The primary cost of adherence to a generic interface for an entire class of devices is that the features and functionality that are unique to each device are ignored. Imagine a fiducial-finder interface whose data format includes only the bearing and distance to each fiducial. In order to support that interface, a driver that can also determine a fiducial’s identity will be under-utilized, some of its functionality having been sacrificed for the sake of portability. This issue is usually addressed by either adding configuration requests to the existing interface or defining a new interface that exposes the desired features of the device. Consider Player’s Monte-Carlo localization driver amcl; it can support both the sophisticated localization interface that includes multiple pose hypotheses, and the simple position2d interface that includes one pose and is also used by robot odometry systems.
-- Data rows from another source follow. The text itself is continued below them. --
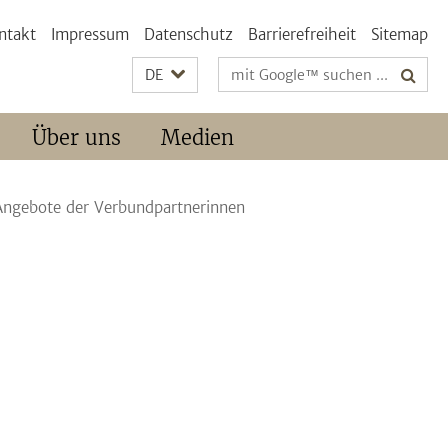
ntakt
Impressum
Datenschutz
Barrierefreiheit
Sitemap
Suchbegriffe
DE
Über uns
Medien
Angebote der Verbundpartnerinnen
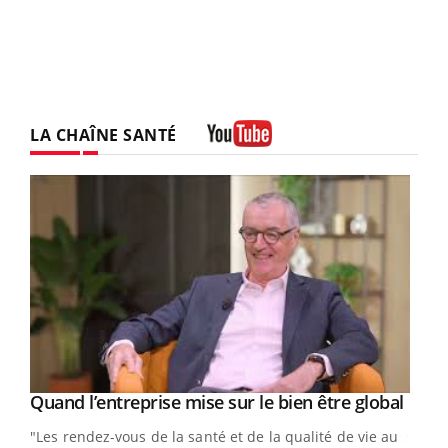
LA CHAÎNE SANTÉ
Youtube
Yout
Quand l’entreprise mise sur le bien être global
Youtube
ndez-
"Les rendez-vous de la santé et de la qualité de vie au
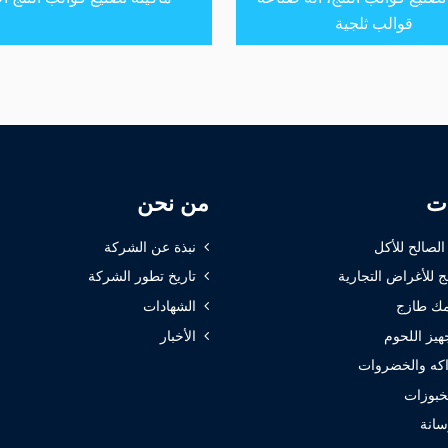
قوالب ثلجية
ات
من نحن
 الصالح للأكل
نبذة عن الشركة
ج للأغراض التجارية
تاريخ تطور الشركة
ك طازج
الشهادات
هيز اللحوم
الأخبار
كه والخضروات
خبوزات
سانة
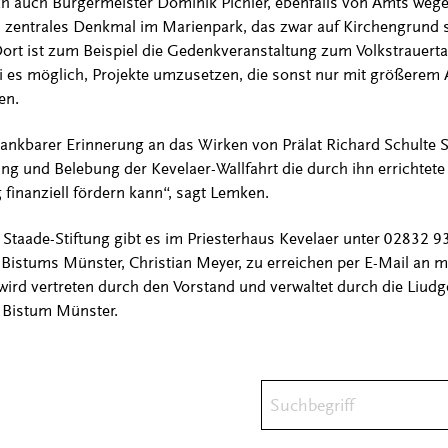
ch auch Bürgermeister Dominik Pichler, ebenfalls von Amts weg
ein zentrales Denkmal im Marienpark, das zwar auf Kirchengrund s
ort ist zum Beispiel die Gedenkveranstaltung zum Volkstrauertag“
ei es möglich, Projekte umzusetzen, die sonst nur mit größerem A
en.
dankbarer Erinnerung an das Wirken von Prälat Richard Schulte 
ung und Belebung der Kevelaer-Wallfahrt die durch ihn errichtete 
g finanziell fördern kann“, sagt Lemken.
 Staade-Stiftung gibt es im Priesterhaus Kevelaer unter 02832 
 Bistums Münster, Christian Meyer, zu erreichen per E-Mail an
wird vertreten durch den Vorstand und verwaltet durch die Liudge
 Bistum Münster.
Suchbegriff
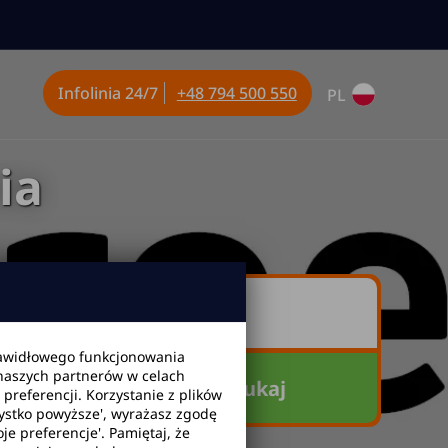
Infolinia
24/7
+48 794 500 550
PL
ia
awidłowego funkcjonowania
 naszych partnerów w celach
Szukaj
referencji. Korzystanie z plików
zystko powyższe', wyrażasz zgodę
je preferencje'. Pamiętaj, że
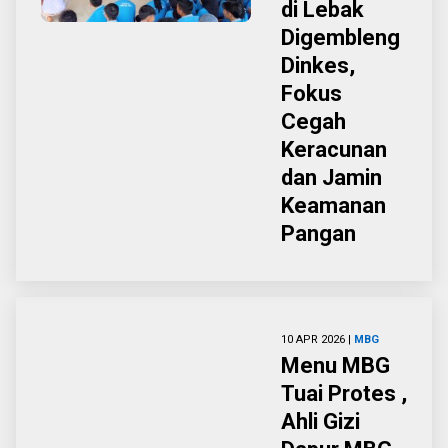
di Lebak
Digembleng
Dinkes,
Fokus
Cegah
Keracunan
dan Jamin
Keamanan
Pangan
10 APR 2026 |
MBG
Menu MBG
Tuai Protes ,
Ahli Gizi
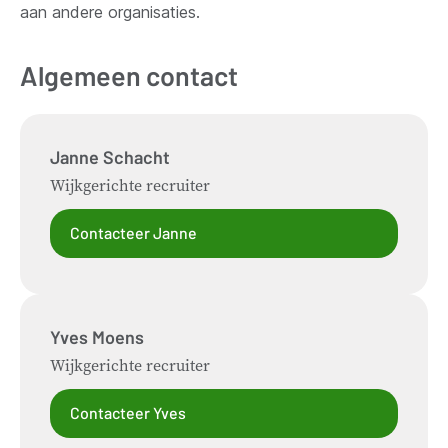
aan andere organisaties.
Algemeen contact
Janne
Schacht
Wijkgerichte recruiter
Contacteer Janne
Yves
Moens
Wijkgerichte recruiter
Contacteer Yves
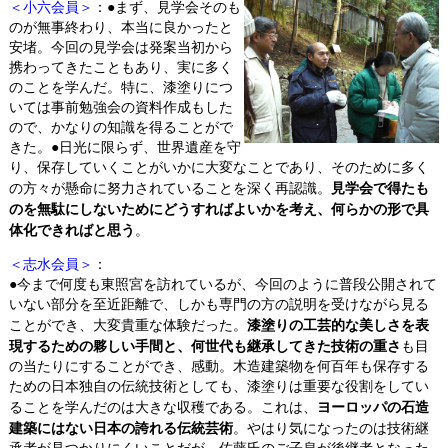
＜小六会員＞
：●まず、見学会そのも
のが無事終わり、本当に良かったと
安堵。今回の見学会は発案当初から
携わってきたこともあり、実に多く
のことを学んだ。特に、漆塗りにつ
いては事前勉強会の資料作成もした
ので、かなりの知識を得ることがで
きた。●日光に限らず、世界遺産を守
り、保存していくことがいかに大変なことであり、そのために多く
見学会で得たも
の方々が懸命に努力されていることを深く再認識。
のを無駄にしないためにどうすればよいかを考え、何らかの形で具
体化できればと思う
。
＜志水会員＞
：
●今まで何度も東照宮を訪れているが、今回のように普段公開されて
いない部分を至近距離で、しかも専門の方の説明を受けながら見る
漆塗りの工芸的な美しさを表
ことができ、大変貴重な体験だった。
現するための夥しい手間と、何世代も継承してきた技術の重さ
も目
の当たりにすることができ、感動。木造建築物を何百年も保存する
ための日本独自の伝統技術としても、漆塗りは重要な役割をしてい
ヨーロッパの石造
ることを学んだのは大きな収穫である。これは、
建築にはない日本の誇れる伝統芸術
。やはり気になったのは技術継
承者が見つかりにくいことだが、佐藤氏のご子息が後継者となった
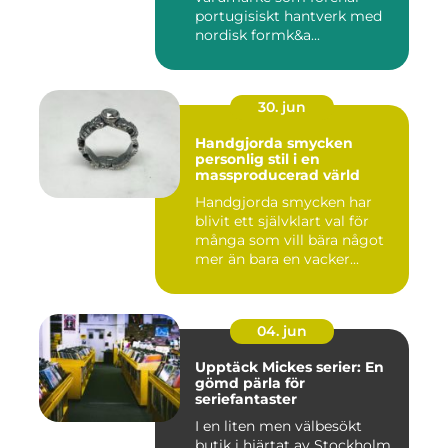
portugisiskt hantverk med
nordisk formk&a...
30. jun
Handgjorda smycken
personlig stil i en
massproducerad värld
Handgjorda smycken har
blivit ett självklart val för
många som vill bära något
mer än bara en vacker...
04. jun
Upptäck Mickes serier: En
gömd pärla för
seriefantaster
I en liten men välbesökt
butik i hjärtat av Stockholm,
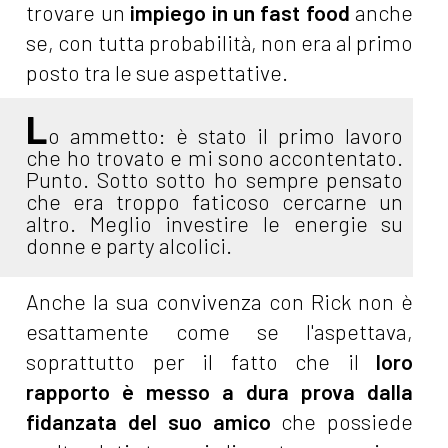
trovare un
impiego in un fast food
anche
se, con tutta probabilità, non era al primo
posto tra le sue aspettative.
L
o ammetto: è stato il primo lavoro
che ho trovato e mi sono accontentato.
Punto. Sotto sotto ho sempre pensato
che era troppo faticoso cercarne un
altro. Meglio investire le energie su
donne e party alcolici.
Anche la sua convivenza con Rick non è
esattamente come se l'aspettava,
soprattutto per il fatto che il
loro
rapporto è messo a dura prova dalla
fidanzata del suo amico
che possiede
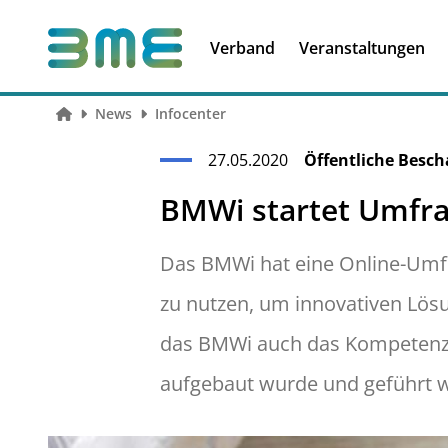
Soft Skills &
Kooperationen
Führungskompetenzen
Verband
Veranstaltungen
News
Infocenter
27.05.2020
Öffentliche Besch
BMWi startet Umfra
Das BMWi hat eine Online-Umfra
zu nutzen, um innovativen Lös
das BMWi auch das Kompetenzz
aufgebaut wurde und geführt w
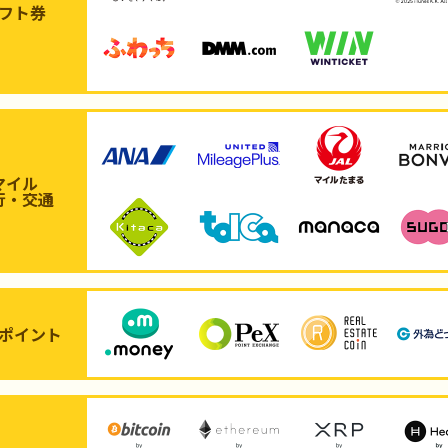
フト券
マイル
行・交通
ポイント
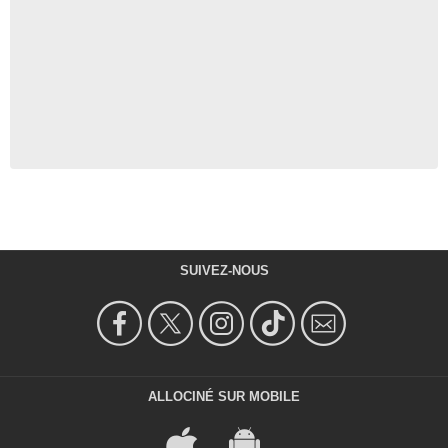
SUIVEZ-NOUS
ALLOCINÉ SUR MOBILE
These higher-level drivers use other drivers, instead of hardware, as sources of data and sinks for commands. The amcl driver, for example, is an adaptive Monte Carlo localization system [TFBD00] that takes data from a position2d device, a laser device, and a map device, and in turn provides robot pose estimates via the localize interface (as mentioned above, amcl also supports the simpler position2d interface, through which only the most likely pose estimate is provided). Other Player drivers perform functionality such as path-planning, obstacle avoidance, and various image-processing tasks. The development of such higher-level drivers and corresponding interfaces yields three key benefits. First, we save time and effort by implementing well-known and useful algorithms in such a way that they are immediately reusable by the entire community. Just as C programmers can call qsort() instead of reimplementing quicksort, robotics students and researchers students should be able to use Player’s vfh driver instead of reimplementing the Vector Field Histogram navigation algorithm [UB98]. The author of the driver benefits by having her code tested by other scientists in environments and with robots to which she may not have access, which can only improve the quality of the algorithm and its implementation. Second, we create a common development environment for implementing such algorithms. Player’s C++ Driver API clearly defines the input/output and startup/shutdown functionality that a driver must have. Code that is written against this API can enter a community repository where it is easily understood and can be reused, either in whole or in part. Finally, we create an environment in which alternative algorithms can be easily substituted. If a new localization driver implements the familiar localize interface, then it is a drop-in replacement for Player’s amcl. The two algorithms can be run in parallel on the same data and the results objectively compared.